▶ Task to carry out
Please find the lines in the following records that hold "ninh", and copy them.
-- Available data follows --
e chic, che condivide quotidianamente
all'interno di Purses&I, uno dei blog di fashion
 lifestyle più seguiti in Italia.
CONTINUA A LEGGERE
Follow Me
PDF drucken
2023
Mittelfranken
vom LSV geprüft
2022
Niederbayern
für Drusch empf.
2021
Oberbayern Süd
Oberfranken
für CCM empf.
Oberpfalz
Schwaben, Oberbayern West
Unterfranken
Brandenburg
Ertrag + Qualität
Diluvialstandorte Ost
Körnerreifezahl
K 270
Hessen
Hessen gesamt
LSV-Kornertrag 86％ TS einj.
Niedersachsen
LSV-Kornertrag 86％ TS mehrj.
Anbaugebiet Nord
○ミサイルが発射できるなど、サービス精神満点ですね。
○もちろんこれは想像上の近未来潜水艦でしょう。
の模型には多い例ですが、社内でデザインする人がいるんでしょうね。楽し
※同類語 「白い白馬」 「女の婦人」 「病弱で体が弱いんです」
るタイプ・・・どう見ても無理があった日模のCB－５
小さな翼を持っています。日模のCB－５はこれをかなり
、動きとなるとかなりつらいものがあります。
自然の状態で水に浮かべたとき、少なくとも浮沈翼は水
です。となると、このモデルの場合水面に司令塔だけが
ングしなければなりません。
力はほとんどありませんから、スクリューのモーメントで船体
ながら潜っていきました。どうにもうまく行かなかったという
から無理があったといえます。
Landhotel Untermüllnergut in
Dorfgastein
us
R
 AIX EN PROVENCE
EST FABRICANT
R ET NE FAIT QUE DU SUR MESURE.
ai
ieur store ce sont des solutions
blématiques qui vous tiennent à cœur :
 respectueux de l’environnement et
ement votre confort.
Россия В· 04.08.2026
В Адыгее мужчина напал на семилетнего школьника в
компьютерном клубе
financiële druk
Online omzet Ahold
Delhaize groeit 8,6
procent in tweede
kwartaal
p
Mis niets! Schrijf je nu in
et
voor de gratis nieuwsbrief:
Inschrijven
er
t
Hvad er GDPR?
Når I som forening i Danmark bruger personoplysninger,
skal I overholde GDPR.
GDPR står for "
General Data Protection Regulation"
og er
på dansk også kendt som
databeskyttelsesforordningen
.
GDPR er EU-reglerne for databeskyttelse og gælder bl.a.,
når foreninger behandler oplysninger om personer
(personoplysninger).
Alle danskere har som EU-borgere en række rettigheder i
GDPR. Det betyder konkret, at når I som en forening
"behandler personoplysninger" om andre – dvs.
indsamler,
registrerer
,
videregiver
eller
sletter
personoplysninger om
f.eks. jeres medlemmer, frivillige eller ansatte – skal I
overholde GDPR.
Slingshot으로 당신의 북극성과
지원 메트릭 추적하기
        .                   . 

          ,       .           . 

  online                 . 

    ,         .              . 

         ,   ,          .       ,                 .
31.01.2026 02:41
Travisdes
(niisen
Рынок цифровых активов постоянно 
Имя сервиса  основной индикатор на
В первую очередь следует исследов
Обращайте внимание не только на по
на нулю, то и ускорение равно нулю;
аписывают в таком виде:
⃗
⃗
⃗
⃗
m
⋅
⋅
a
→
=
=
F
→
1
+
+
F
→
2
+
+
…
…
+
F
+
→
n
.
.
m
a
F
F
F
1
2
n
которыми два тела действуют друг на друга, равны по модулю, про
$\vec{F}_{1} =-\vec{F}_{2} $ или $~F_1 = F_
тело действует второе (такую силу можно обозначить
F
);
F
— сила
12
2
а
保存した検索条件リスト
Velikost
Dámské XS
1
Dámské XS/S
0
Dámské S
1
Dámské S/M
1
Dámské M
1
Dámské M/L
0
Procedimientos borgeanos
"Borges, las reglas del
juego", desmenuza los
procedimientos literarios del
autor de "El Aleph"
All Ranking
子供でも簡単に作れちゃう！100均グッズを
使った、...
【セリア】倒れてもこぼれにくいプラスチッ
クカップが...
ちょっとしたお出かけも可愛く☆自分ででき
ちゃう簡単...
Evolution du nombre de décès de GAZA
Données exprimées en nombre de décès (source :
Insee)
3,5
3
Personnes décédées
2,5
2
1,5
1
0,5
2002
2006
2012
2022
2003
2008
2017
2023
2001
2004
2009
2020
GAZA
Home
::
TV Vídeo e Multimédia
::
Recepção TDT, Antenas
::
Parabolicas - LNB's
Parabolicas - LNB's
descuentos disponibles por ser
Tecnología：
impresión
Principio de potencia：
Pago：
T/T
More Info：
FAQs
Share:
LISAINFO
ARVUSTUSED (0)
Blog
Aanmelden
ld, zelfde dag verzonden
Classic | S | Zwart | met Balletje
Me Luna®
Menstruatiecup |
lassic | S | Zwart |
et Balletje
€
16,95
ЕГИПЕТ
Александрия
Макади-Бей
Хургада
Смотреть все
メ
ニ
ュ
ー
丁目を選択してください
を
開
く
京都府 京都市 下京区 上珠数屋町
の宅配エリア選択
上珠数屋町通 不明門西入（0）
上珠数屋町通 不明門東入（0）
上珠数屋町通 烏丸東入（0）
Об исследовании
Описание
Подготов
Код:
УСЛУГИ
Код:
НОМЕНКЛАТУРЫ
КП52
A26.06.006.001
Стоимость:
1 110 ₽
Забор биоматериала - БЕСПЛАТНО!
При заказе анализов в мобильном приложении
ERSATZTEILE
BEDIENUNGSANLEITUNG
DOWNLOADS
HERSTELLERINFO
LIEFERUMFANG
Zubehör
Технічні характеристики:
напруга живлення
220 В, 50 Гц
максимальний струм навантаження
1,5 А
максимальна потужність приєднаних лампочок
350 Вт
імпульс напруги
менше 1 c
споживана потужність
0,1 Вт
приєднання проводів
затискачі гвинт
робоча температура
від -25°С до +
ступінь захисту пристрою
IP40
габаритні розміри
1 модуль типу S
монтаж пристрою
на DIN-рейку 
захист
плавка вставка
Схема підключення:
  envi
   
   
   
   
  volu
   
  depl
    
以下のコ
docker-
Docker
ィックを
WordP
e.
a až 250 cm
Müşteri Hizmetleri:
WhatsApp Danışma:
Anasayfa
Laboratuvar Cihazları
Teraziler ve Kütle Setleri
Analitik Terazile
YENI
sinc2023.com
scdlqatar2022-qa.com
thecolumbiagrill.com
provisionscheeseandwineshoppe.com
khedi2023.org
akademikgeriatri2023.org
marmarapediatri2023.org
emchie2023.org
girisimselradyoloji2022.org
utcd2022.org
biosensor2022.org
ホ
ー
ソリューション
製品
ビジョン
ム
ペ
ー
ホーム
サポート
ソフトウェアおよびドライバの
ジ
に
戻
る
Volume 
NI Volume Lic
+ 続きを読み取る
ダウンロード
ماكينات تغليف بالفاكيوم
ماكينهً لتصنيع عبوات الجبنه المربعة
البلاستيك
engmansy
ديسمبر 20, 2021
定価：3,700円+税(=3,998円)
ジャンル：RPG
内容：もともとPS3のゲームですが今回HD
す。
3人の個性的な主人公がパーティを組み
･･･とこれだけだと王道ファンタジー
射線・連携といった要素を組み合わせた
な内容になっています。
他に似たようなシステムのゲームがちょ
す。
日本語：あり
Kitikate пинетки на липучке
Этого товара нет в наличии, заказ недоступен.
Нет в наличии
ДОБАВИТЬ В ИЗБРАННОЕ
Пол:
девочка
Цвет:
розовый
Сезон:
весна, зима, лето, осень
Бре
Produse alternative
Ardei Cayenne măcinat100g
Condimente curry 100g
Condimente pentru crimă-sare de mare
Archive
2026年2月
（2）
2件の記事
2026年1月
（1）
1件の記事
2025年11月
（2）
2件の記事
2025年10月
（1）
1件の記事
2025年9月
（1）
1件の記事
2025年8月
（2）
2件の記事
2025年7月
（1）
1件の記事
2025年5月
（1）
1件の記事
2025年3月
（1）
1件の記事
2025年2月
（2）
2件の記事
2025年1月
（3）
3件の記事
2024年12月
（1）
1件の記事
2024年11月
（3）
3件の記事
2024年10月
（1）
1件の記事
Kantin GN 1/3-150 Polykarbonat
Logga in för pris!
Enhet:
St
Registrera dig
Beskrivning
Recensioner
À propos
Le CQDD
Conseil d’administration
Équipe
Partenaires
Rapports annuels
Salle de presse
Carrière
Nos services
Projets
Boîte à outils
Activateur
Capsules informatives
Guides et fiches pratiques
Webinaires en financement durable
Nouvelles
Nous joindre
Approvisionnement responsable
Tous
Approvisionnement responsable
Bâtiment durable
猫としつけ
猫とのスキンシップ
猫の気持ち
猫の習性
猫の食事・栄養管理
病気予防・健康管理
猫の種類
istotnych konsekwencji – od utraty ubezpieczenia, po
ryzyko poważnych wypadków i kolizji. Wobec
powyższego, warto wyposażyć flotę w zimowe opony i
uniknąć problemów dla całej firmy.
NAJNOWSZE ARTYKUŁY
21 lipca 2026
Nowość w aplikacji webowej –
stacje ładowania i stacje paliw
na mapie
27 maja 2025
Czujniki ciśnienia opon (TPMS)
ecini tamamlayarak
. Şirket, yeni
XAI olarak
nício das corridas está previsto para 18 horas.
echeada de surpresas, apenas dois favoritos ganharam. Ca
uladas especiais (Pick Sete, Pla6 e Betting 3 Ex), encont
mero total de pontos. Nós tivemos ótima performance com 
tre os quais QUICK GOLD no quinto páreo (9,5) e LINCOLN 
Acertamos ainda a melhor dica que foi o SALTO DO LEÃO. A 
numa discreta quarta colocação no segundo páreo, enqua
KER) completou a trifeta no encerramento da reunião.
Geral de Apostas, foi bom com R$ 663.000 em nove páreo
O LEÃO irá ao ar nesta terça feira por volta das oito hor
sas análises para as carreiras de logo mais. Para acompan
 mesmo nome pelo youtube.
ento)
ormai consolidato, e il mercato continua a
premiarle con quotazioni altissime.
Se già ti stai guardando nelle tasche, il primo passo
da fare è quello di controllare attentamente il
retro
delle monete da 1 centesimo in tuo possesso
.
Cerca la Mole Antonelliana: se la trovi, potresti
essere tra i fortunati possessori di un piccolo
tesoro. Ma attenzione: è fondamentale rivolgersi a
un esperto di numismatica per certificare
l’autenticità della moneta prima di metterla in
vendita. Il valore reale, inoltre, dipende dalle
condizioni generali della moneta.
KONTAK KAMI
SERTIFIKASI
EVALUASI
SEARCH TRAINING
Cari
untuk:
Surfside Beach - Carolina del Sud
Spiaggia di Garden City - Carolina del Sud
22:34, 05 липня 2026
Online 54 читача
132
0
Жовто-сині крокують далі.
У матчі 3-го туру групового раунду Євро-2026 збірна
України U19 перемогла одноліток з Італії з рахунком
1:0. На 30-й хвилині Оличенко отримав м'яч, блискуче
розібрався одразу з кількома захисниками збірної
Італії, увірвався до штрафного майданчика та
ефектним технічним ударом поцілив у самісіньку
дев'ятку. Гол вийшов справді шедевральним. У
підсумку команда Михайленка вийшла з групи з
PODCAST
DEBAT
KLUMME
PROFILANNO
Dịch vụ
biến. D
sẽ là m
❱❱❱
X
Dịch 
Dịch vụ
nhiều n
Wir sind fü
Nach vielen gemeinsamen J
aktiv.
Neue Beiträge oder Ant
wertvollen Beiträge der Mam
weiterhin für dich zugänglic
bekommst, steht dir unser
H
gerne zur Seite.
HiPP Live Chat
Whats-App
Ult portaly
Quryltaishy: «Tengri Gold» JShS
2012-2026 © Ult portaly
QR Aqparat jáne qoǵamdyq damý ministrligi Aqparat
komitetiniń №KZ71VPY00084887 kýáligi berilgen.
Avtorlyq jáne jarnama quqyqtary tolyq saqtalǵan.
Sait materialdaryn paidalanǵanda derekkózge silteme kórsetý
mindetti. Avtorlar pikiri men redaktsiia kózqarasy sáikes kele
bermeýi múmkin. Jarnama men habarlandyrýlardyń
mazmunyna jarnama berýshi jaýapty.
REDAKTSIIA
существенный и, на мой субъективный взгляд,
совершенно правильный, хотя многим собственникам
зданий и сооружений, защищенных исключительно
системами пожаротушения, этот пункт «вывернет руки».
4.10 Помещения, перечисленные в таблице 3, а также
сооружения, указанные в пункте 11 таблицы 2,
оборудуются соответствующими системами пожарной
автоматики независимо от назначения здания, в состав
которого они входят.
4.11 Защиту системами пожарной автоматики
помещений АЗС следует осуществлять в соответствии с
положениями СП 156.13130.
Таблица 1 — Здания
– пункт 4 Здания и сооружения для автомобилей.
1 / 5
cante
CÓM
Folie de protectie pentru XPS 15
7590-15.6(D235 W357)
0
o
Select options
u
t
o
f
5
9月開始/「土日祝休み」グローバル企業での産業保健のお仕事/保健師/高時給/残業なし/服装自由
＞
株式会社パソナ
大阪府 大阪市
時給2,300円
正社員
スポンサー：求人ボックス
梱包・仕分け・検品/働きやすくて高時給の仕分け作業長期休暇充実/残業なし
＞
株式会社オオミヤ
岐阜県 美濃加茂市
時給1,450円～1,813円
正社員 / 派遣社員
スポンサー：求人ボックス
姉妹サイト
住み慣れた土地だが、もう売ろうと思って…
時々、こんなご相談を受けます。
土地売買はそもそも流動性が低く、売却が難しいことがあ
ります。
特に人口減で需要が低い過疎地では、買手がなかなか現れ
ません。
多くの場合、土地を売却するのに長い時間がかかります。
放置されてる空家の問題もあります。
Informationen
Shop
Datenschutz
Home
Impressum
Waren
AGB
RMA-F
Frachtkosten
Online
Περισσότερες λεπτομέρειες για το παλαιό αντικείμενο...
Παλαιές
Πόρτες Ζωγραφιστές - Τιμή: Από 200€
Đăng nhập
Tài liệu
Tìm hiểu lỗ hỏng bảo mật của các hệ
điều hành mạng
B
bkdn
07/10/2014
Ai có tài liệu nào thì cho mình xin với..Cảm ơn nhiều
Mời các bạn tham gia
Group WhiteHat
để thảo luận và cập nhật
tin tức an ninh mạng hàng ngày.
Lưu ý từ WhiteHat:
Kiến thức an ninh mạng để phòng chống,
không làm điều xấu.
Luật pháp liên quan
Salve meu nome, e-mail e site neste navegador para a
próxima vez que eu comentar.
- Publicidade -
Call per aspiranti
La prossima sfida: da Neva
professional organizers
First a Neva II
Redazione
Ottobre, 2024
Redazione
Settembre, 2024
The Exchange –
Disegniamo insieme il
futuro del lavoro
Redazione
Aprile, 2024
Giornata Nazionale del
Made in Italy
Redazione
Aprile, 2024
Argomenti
-- Available data concluded --
▶ Result
tin tức an ninh mạng hàng ngày.
Kiến thức an ninh mạng để phòng chống,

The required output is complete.